Even when I was little, people would avoid me when I felt angry. Adults would glance at me, and do a double-take. Part of me enjoyed it, the power I exuded. I didn’t understand it, I just knew I was mad and everyone seemed to know I was mad and leave me alone.
I was going threw her journal, and found this old photo tucked into one of the earliest pages. It’s hereditary. No one told me, no one explained. They let me grow up in ignorance, just like they had. This hurts and confuses me, even after all these years. I think this image was the first time it had been caught on film. Maybe I’m having grandiose memories, but I think this maybe the first it’s caught. My family called it the 1000 yard stare, like your anger could look through a person, past them.
As I aged, into pre-adulthood, then into a young lady, that stare would appear whenever I was extremely angry. I couldn’t replicate it, and I couldn’t control it. I forced myself to be a slow-to-anger type person, just to avoid feeling the fear of others when I would get angry. Somehow it made those moments when my anger did show more potent. Because I hardly ever got angry, when I showed my anger people responded doubly so.

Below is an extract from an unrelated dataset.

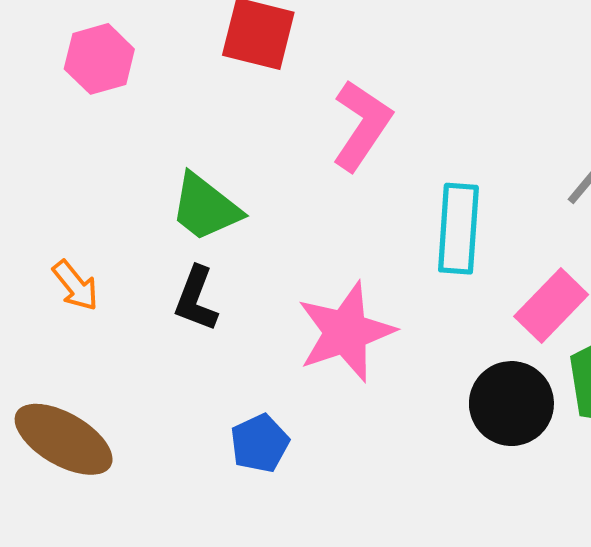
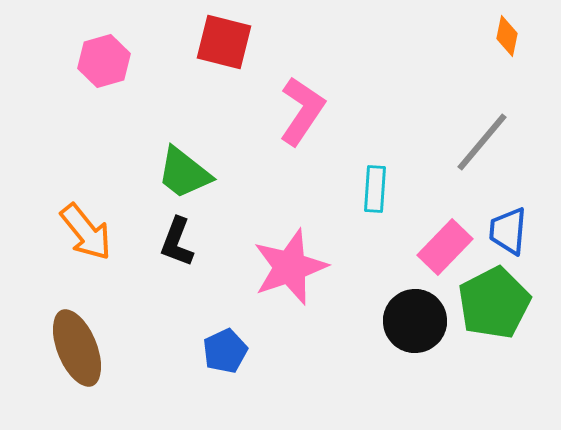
cyan rectangle: (458, 229) -> (375, 189), size x0.7
orange arrow: (75, 286) -> (86, 232), size x1.5
brown ellipse: (64, 439) -> (77, 348), turned 38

Then, on my wedding day, it happened. Something inside me broke free midst all the anxiety and excitement, something that should have never existed. Everyone died that day, including the best part of me. I was innocent until that day, and there was no more innocence left for anyone after that.

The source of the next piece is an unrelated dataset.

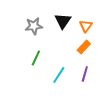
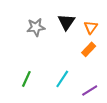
green line: (36, 58) -> (26, 79), moved
purple line: (85, 74) -> (90, 91), moved, turned 42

This picture was the first image of anger, of the first person in history, to manifest sight-killing powers. Once it hit the news, the power manifested all over the world like drought dry prairie grass waiting for a wildfire. Children killed classmates, pets killed owners, soldiers in peacetime truly accidentally killed fellow soldiers, it was mayhem. The whole world went mad, and I was the leader, I was the single broken spark that burned the world to a halt.
This image of my stare, should be burned too.